Harris is no Tulsi Gabbard (a Hindu congresswoman from Hawaii), but one does wonder how much a part of her worldview is linked to her Hindu past. A personal note: The Lutherans on my father’s side of my family who emigrated from Germany a century ago have helped form my thinking even though I am not a Lutheran today. However, Harris is second generation whereas I am third generation and she’s had many more trips back to India than I’ve ever had to Germany.
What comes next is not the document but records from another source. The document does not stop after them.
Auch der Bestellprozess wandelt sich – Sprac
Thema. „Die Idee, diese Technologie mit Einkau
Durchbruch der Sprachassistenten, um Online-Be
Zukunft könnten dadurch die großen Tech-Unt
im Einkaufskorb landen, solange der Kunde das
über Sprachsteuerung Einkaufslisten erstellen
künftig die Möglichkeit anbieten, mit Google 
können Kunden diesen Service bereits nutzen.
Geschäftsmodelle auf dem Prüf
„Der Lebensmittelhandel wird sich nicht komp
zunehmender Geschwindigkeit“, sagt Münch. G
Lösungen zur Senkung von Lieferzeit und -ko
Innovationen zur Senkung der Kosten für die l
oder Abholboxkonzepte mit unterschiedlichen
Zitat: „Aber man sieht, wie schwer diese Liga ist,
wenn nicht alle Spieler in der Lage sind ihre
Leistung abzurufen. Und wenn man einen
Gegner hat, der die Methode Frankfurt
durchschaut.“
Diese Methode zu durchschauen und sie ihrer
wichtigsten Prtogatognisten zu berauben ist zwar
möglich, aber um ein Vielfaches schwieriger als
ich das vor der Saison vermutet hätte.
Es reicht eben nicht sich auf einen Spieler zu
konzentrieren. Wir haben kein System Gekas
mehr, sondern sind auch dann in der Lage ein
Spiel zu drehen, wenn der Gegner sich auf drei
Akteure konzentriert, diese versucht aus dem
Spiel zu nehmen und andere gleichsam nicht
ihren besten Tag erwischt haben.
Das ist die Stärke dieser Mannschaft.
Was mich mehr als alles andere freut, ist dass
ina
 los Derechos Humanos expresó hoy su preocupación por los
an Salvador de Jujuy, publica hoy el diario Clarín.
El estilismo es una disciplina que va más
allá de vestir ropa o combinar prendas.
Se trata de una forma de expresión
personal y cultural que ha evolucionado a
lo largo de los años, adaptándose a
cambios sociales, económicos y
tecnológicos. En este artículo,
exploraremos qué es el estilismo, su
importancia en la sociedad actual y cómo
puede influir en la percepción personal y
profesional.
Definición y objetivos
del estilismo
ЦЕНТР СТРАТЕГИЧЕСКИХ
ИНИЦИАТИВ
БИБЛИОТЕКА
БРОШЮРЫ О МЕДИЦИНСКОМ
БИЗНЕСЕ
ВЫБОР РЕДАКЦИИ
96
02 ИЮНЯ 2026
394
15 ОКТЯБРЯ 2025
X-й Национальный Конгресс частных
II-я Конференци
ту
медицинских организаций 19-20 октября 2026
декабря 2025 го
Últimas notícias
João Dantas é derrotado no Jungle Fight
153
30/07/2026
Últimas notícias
Is the above tweet right in saying that those in India despise Kamala Harris more than love her ? (This YouTube video features two Indians who say there’s no way she’s one of them). Is Indian heritage (which comes with religious practice; India is a secular nation but, under its current regime, it’s hard to see a separation of temple and state) only part of her when she wants to make a point on diversity?

Indians are disowning Kamala Harris big time. Tweets under #YoKamalaSoIndian hashtag are brilliant takedown of her ‘link’ with this part of the world. You’re not accepted here. Get lost.

Cc: @SolomonYue

— Sniper (@avarakai) August 17, 2020

Normally I’d give a candidate like Harris a break on all this, figuring she’s just another child of immigrants who’s succeeded in a major way.

But wishing Ganesh a happy birthday? That could be an attempt to make a statement of some kind. I’m hoping some alert reporters dig into this side of the Harris story and figure out what that might be.